## Raw data:
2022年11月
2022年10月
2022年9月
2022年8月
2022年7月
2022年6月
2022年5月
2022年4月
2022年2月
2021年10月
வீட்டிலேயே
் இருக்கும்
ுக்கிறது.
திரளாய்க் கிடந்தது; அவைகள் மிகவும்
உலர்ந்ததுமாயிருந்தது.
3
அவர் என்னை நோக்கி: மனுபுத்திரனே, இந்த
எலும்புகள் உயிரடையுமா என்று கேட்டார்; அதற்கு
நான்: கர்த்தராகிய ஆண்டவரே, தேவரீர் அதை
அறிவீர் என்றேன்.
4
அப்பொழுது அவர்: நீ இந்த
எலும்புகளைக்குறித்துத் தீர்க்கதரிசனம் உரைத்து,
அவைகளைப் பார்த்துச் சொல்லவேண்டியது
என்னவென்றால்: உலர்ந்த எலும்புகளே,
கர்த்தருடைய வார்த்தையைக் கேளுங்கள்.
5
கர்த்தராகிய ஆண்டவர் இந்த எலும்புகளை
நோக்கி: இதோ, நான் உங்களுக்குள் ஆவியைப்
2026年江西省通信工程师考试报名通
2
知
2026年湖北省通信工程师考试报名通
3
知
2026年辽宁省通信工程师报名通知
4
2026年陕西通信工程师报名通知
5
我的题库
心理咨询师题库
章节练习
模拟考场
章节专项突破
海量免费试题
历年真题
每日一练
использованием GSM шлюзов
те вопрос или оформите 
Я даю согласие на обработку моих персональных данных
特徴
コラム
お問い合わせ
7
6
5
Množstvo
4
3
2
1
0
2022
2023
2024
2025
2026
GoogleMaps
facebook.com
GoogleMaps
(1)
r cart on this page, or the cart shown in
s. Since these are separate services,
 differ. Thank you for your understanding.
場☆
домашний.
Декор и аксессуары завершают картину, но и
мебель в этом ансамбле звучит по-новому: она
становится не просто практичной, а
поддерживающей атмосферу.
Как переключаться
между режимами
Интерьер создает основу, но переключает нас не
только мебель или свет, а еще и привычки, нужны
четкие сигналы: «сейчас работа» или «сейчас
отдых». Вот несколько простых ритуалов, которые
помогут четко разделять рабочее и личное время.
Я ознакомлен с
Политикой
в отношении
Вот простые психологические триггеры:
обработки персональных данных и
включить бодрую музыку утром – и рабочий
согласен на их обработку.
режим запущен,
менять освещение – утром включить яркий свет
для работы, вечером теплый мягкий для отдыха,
==
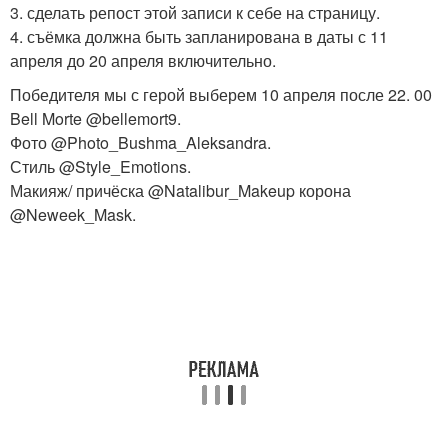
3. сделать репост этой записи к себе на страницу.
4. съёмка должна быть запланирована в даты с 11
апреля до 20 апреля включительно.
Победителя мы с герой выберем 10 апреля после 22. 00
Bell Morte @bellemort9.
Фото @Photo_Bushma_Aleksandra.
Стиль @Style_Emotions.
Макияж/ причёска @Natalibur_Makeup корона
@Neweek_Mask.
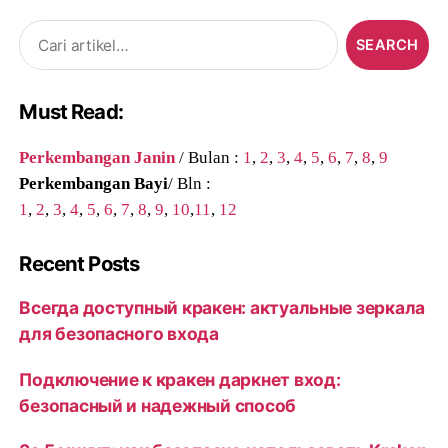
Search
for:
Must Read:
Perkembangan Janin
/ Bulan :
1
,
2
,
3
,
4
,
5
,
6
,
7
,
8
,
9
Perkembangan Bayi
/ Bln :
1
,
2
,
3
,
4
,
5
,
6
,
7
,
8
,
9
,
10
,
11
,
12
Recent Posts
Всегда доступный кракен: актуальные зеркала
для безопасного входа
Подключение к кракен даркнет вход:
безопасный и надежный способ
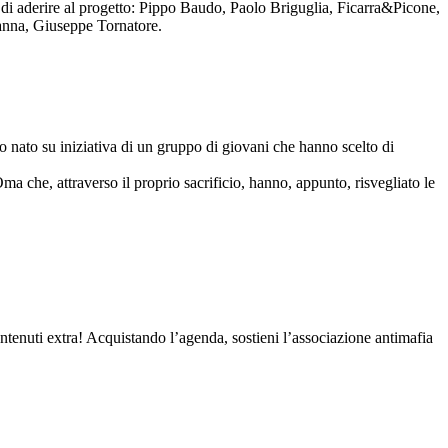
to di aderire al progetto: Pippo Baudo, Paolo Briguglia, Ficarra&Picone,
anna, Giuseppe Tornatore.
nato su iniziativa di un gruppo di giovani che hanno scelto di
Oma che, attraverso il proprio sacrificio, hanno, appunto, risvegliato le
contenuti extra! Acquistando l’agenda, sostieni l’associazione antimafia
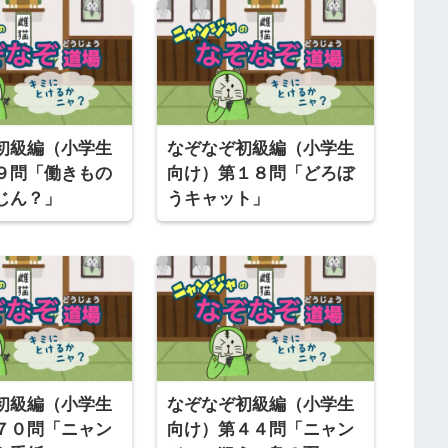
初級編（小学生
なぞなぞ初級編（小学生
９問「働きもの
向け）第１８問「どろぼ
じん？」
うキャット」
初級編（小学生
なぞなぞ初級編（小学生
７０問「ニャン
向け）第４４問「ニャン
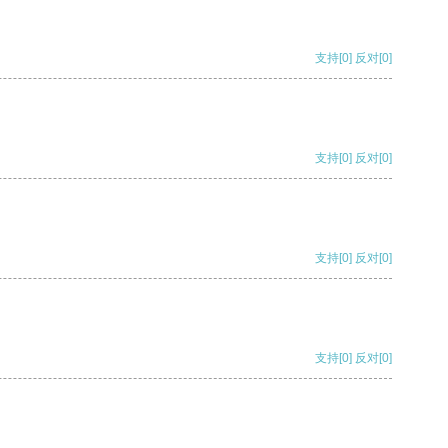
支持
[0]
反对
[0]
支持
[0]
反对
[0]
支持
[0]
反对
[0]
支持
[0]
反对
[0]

## Task description:
The answer must consist of every line above that holds the string "мебель", copied exactly.

## Problem solution:
мебель в этом ансамбле звучит по-новому: она
только мебель или свет, а еще и привычки, нужны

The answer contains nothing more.